If you’re a loyal listener to any rock-leaning radio station, then it’s unlikely that Arcade Fire’s much celebrated album, The Suburbs, would have strayed too far from present memory. Over the years, I have often thought of it as one of those rare LPs that stays very much alive years after its original release. The reason for its vitality is partly due to heavy-handed radio play, as suggested, but it also comes down to the individuality of this record. Here, Arcade Fire do something that few bands can achieve — they create a narrative. This means that when we click play, the album becomes the equivalent of opening up our favorite bedtime story. So, here goes; five years later, and we’re still ready to adventure through the suburbs with Arcade Fire.

Throughout every song/tale, there’s one consistent factor — nostalgia. The band’s collective indulgence in it saturates every lyric. Take, for example, the opening lines of “Wasted Hours”: “All those wasted hours we used to know/Spent the summer staring out of the window”. This gives the whole record a retrospective taint through which we’re taken back and forth between blurry-eyed memories of suburban summers and the biting winter of the present. In 2010 we placed The Suburbs at #6 for that year, and it continues to be in our top ten albums because nostalgia is one of the most relatable emotions that artists can draw upon. More than that, when it’s fleshed out with plush violins, vibrant drums, twinkling keys and layers upon layers of reverberated vox, it’s hard not to be totally absorbed into Arcade Fire’s world.

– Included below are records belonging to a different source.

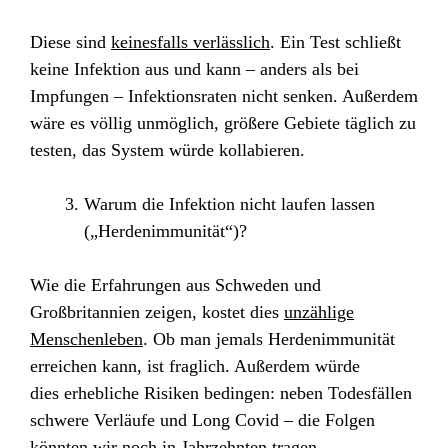
Diese sind
keinesfalls verlässlich
. Ein Test schließt
keine Infektion aus und kann – anders als bei
Impfungen – Infektionsraten nicht senken. Außerdem
wäre es völlig unmöglich, größere Gebiete täglich zu
testen, das System würde kollabieren.
Warum die Infektion nicht laufen lassen
(„Herdenimmunität“)?
Wie die Erfahrungen aus Schweden und
Großbritannien zeigen, kostet dies
unzählige
Menschenleben
. Ob man jemals Herdenimmunität
erreichen kann, ist fraglich. Außerdem würde
dies
erhebliche Risiken
bedingen: neben Todesfällen
schwere Verläufe und Long Covid – die Folgen
könnten wir noch in Jahrzehnten tragen.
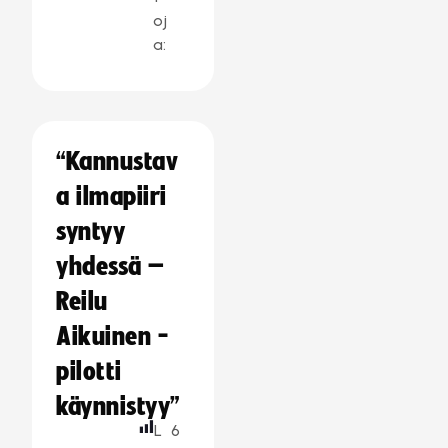
oj
a:
“Kannustav
a ilmapiiri
syntyy
yhdessä –
Reilu
Aikuinen -
pilotti
käynnistyy”
L
6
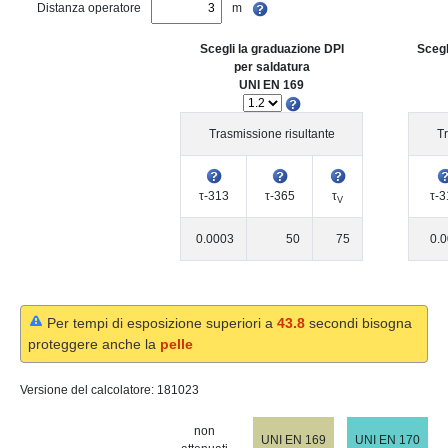
Distanza operatore
m
Scegli la graduazione DPI
Scegl
per saldatura
UNI EN 169
Trasmissione risultante
Tr
τ-313
τ-365
τ
τ-3
V
0.0003
50
75
0.
Per tempi di esposizione superiori a
43.8
secondi bisogna
proteggere anche la
pelle
Versione del calcolatore:
181023
non
UNI EN 169
UNI EN 170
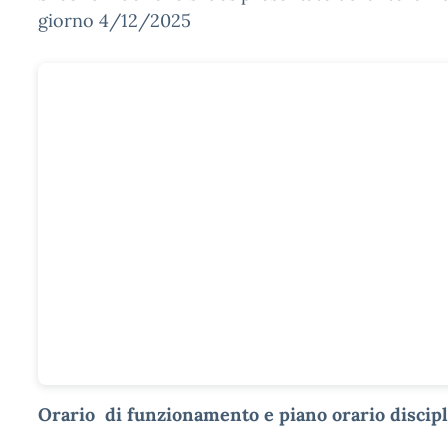
giorno 4/12/2025
Orario di funzionamento e piano orario discip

There are so many wonderful singles on this LP, most notable of which is the title-track, with its grand piano, spurs-like tambourine shakes and yawning guitar riffs that summon fragmented memories of front man Win Butler’s childhood just outside Houston, Texas. However, to get onto a personal level here, my favorite single would have to be “Rococo”. From the first acoustic chord it creates a totally different vibe, almost sacred, and further exaggerated by its hymnal refrain, “Ro-co-co, ro-co-co, ro-co-co, ro-co-co!”. Despite the various cultural and political implications of this single, if you’ve ever had the pleasure to see Arcade Fire perform live, you’ll understand the power of this particular song, with its ability to connect a whole crowd through one, swirling word. – Hannah Thacker

6. Jai Paul – Jai Paul

It shouldn’t even exist. It shouldn’t even be consumable by more than a handful of people, and yet, in the middle of April 2013, there I was, sitting at my computer, gleefully listening to an album that I never thought would see the light of day. And it was blowing my fucking mind.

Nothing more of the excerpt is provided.